On Wednesday, reports said the Nikkei Malaysia manufacturing purchasing managers’ index, or PMI, plunged to 46.8 in December from 48.2 in November, recording the sharpest drop in the survey’s 6½-year history.

Readings above 50 indicate an expansion while those below 50 indicate a contraction.

The survey, compiled by IHS Markit, cited contributing factors, such as reductions in production and new orders and clearing of inventories.  

However, FMM president Soh Thian Lai said the drop could be attributed to the holiday season, adding that data from other indicators have given a more positive view of the state of the economy.

FMM, the country’s largest economic organisation, represents more than 3,000 manufacturing and industrial service companies.  

Malaysia’s Department of Statistics report for October 2018 showed that the industrial production index for manufacturing increased in both September and October at 4.8% and 5.4% respectively, Soh said.

Manufacturing sales value for September and October also grew by 8.2% and 10.2% respectively with strong improvements across all sectors.

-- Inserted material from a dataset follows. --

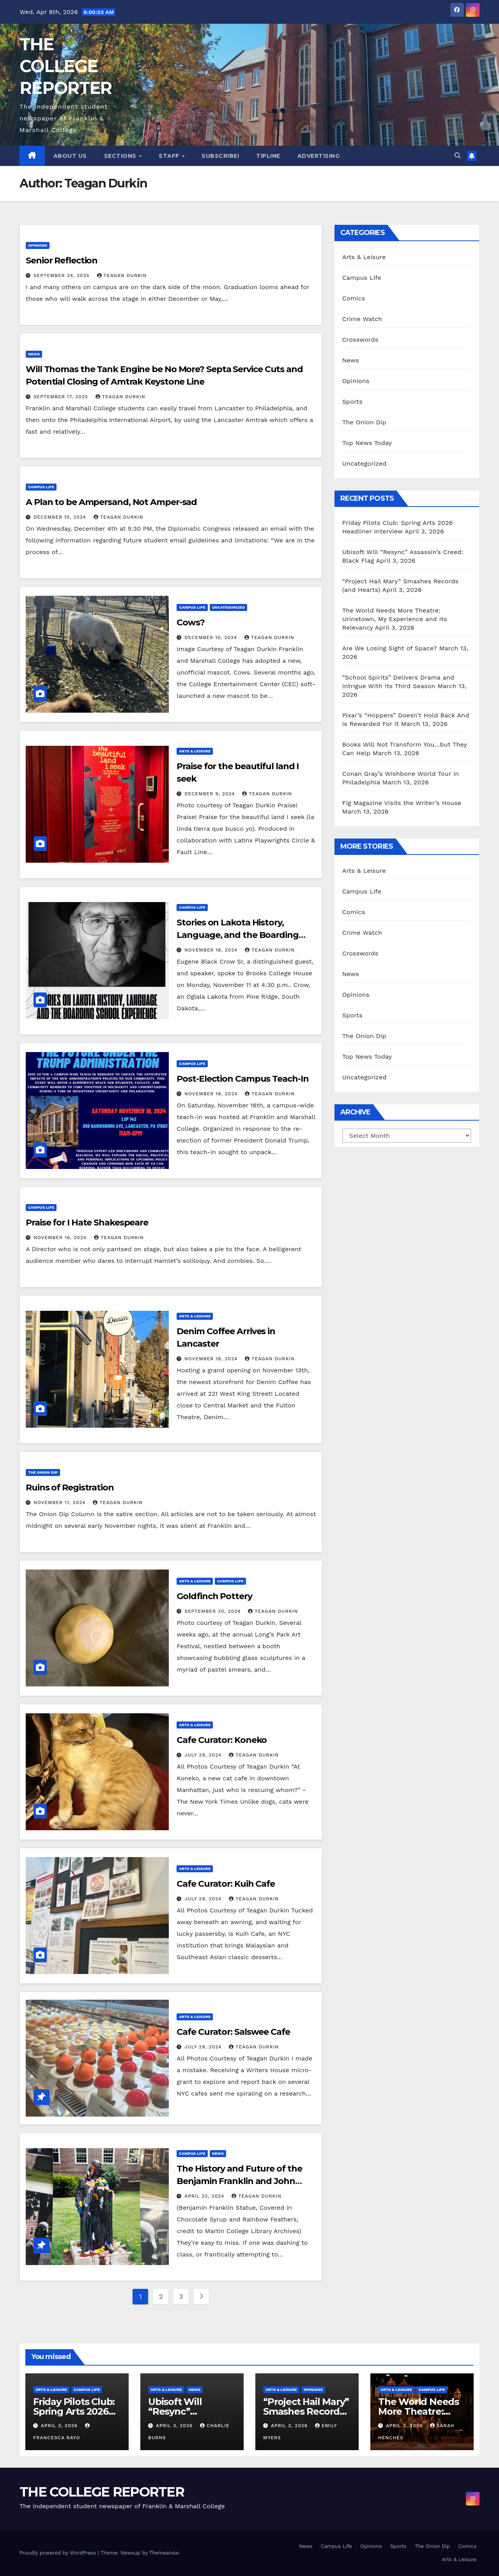 This screenshot has height=2576, width=499. What do you see at coordinates (362, 319) in the screenshot?
I see `Crime Watch` at bounding box center [362, 319].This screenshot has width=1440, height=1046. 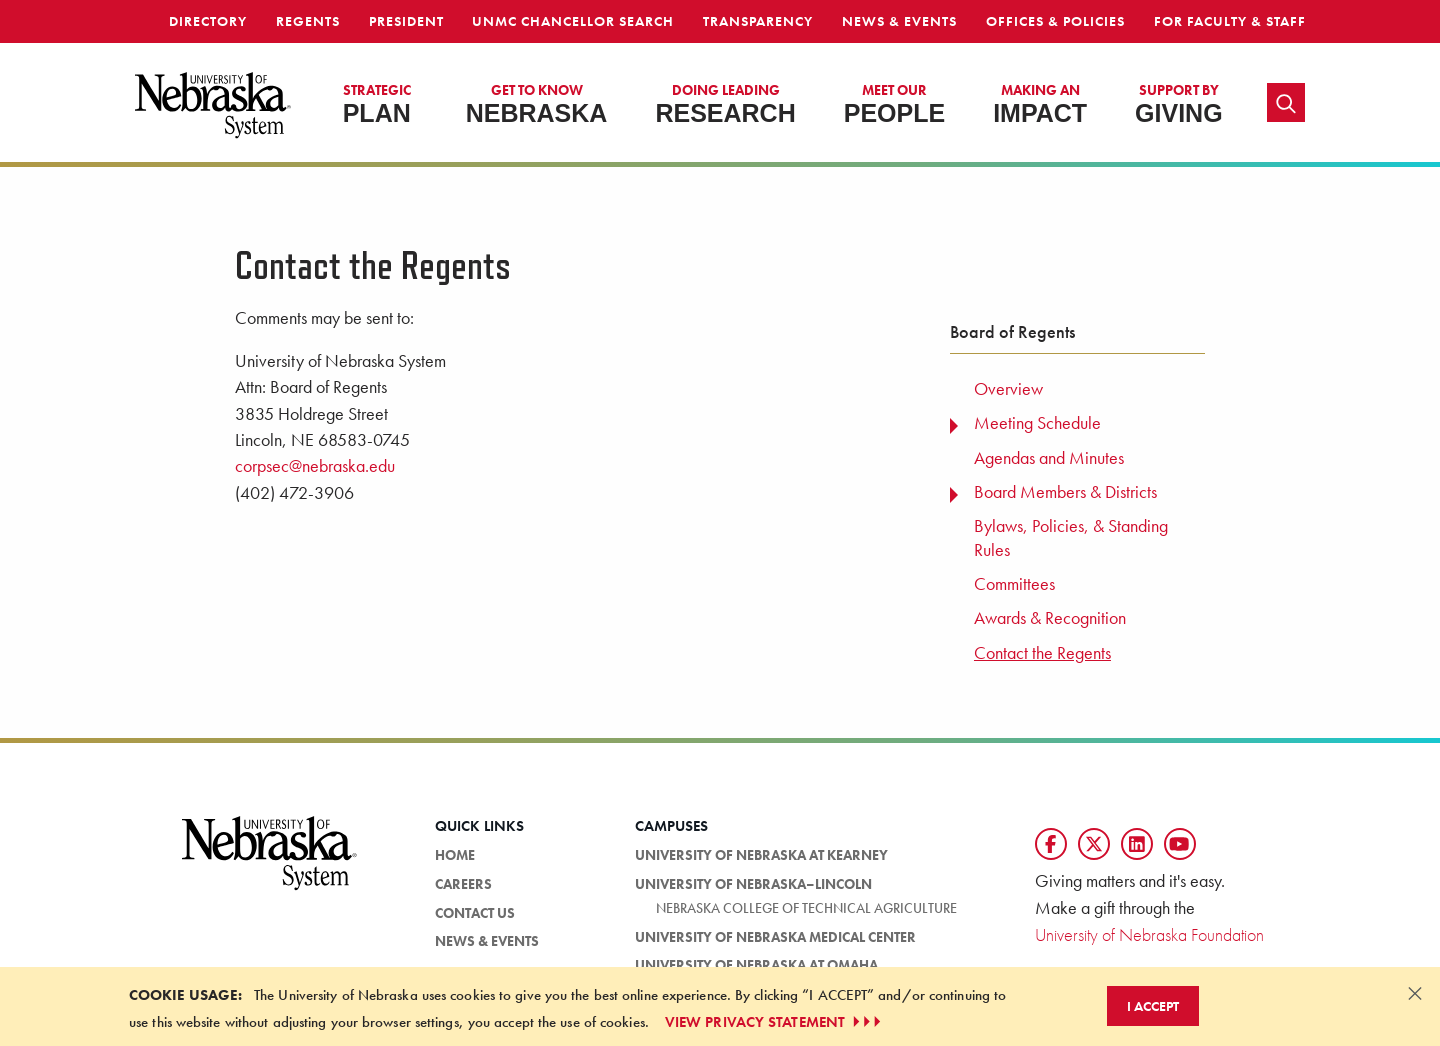 I want to click on University of Nebraska–Lincoln, so click(x=753, y=884).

“Very preliminary readings from the ongoing 2H2018 FMM-MIER Business Conditions Survey point towards generally stable business conditions,” Soh told The Malaysian Insight.

The federation valued “the heads-up by international indices”, such as the Nikkei Malaysia Manufacturing PMI, but said the results were no cause for concern.

The US-China trade war is causing ripples worldwide with many firms reporting lower revenues as US President Donald Trump digs in for the long haul. – EPA pic, January 4, 2019.

“FMM notes from past years that December has always been a soft month due to the holiday season and most orders, especially exports, would have been fulfilled earlier to be in time for Christmas sales.”

Still, he said, FMM members would continue to “increase vigilance in monitoring market developments and to further refine market strategies and efforts accordingly to minimise risks and seek out opportunities”.

The record-low PMI was released a day after Finance Minister Lim Guan Eng said Malaysia needs some three years before it can return to fiscal health, even as economic indicators, such as the resurgent growth in exports in October 2018, prove that the country is in good economic health.

While economic indicators on the ground are still strong, Soh concedes that there is a possibility that Malaysian production and business sentiments could be hit by the ongoing US-China trade war.

Almost 50% of Malaysian exports are incorporated into China’s final products exported to the US and 12% of total exports could be directly impacted by US tariffs on Chinese goods.

The bulk of affected products are mainly electrical and electronics products, petroleum, metal ores and mining goods, chemicals, plastics and rubber products, Soh said.

“According to the ministry’s analysis, Malaysia’s exports will likely decline by 0.08 and GDP by 0.02 percentage points over 2018 to 2020.

“If the US-China trade war escalates further, causing global output to decline 0.4 percentage points, Malaysia’s GDP could also decline up to 0.7 percentage points.” – January 4, 2019.